Search the records for the word "buizen" and report each line that has it.

^^^^

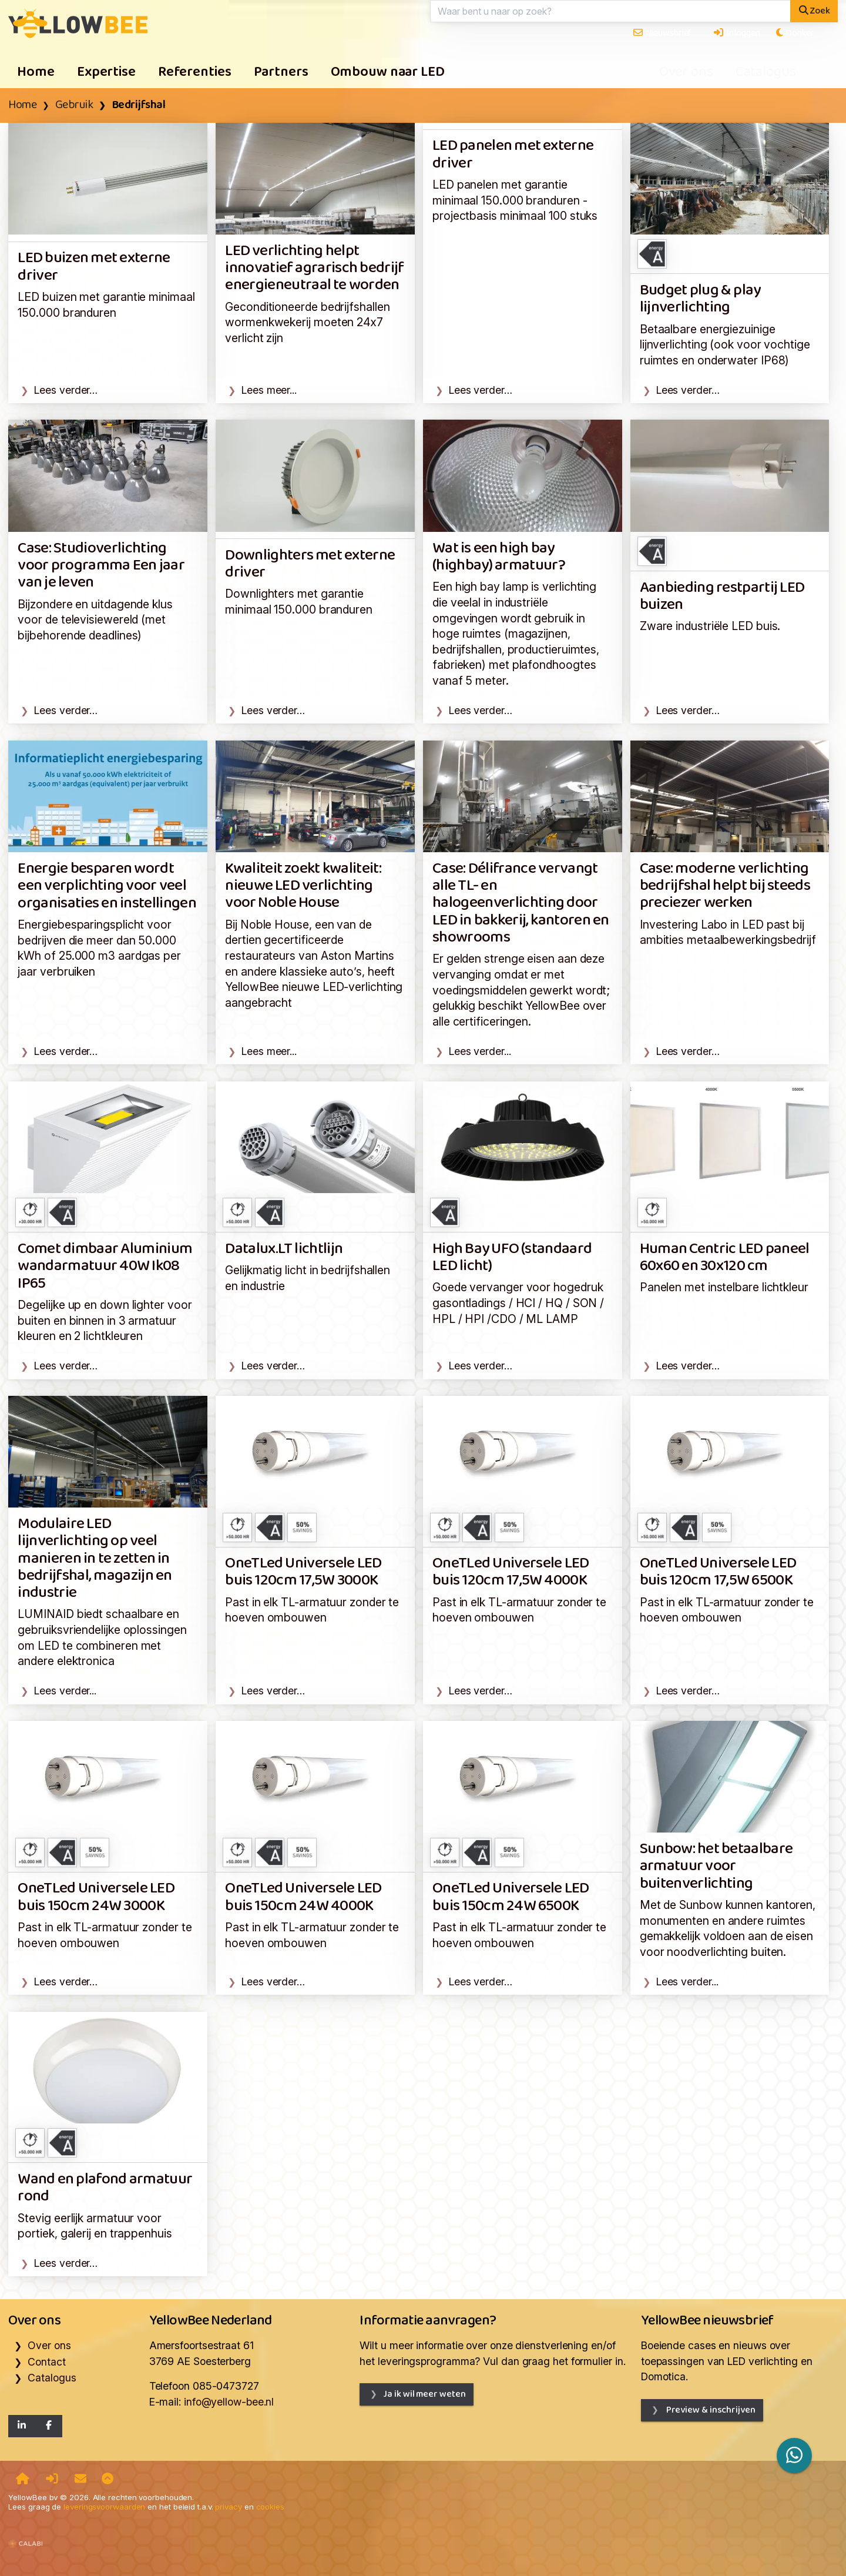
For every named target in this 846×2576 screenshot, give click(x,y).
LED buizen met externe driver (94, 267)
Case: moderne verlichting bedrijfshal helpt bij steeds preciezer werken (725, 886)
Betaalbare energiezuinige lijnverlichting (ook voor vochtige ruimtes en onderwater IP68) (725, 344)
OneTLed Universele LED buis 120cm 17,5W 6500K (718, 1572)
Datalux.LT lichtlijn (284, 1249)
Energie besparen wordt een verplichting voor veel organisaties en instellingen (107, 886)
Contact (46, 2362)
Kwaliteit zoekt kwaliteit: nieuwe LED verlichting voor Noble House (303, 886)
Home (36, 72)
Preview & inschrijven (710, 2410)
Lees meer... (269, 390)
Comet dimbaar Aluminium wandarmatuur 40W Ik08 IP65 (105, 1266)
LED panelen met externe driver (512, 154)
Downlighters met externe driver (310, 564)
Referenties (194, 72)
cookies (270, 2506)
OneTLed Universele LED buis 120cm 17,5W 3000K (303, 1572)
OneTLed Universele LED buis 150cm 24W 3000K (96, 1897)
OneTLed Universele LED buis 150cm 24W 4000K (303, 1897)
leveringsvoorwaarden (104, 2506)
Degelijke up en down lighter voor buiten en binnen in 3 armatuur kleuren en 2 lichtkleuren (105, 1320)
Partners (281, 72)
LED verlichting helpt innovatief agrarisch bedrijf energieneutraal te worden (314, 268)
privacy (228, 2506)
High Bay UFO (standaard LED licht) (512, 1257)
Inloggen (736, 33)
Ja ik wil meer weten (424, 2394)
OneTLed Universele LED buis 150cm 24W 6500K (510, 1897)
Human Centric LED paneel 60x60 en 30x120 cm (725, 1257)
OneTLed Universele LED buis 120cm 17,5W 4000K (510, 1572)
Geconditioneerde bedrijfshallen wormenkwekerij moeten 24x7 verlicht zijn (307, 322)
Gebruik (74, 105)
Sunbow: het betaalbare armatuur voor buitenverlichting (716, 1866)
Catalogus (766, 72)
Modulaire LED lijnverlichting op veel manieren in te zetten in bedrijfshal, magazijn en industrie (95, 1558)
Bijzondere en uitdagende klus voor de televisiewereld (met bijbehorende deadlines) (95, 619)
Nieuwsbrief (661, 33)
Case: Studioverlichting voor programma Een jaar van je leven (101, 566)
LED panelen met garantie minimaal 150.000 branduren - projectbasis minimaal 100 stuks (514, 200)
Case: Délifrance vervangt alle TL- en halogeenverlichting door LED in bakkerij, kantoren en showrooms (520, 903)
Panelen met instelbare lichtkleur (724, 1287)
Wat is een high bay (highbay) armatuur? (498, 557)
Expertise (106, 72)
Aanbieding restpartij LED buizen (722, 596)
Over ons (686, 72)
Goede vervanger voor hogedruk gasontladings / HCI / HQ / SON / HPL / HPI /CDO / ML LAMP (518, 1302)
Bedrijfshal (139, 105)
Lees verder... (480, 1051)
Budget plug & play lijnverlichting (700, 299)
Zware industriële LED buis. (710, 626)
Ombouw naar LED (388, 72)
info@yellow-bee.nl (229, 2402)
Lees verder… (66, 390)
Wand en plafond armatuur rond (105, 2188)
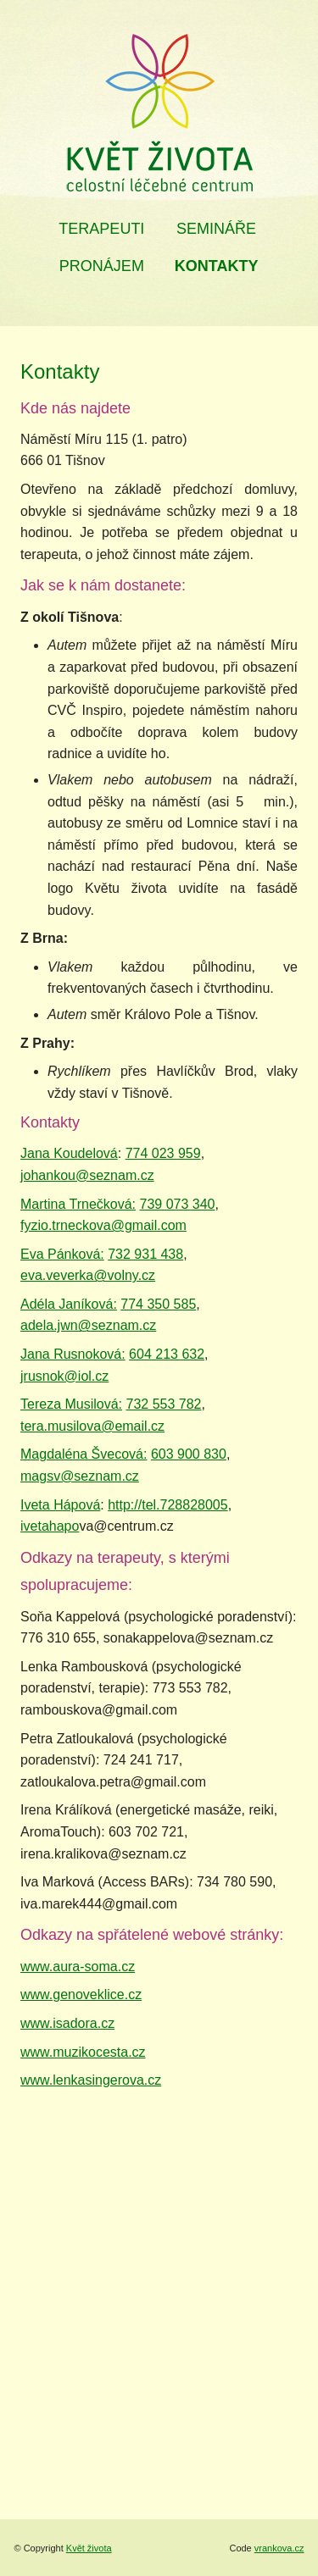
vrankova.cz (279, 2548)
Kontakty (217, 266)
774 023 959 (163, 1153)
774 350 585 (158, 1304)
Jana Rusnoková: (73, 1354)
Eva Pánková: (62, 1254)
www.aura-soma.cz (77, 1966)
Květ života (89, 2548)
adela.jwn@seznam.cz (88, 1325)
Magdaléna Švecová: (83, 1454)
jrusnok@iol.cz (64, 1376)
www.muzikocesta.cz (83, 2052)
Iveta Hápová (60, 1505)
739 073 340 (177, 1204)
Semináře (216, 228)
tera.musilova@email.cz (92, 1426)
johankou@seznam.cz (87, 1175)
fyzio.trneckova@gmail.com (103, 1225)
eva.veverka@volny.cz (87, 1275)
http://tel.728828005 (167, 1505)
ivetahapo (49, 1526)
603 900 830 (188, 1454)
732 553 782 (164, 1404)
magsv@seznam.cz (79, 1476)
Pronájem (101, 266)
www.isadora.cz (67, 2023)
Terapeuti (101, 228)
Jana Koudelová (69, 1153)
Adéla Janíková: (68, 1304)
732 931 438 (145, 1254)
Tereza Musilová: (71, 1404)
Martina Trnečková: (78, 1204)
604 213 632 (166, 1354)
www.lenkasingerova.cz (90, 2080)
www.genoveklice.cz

^^^^

Completed exercise:
LED buizen met externe driver (94, 267)
Aanbieding restpartij LED buizen (722, 596)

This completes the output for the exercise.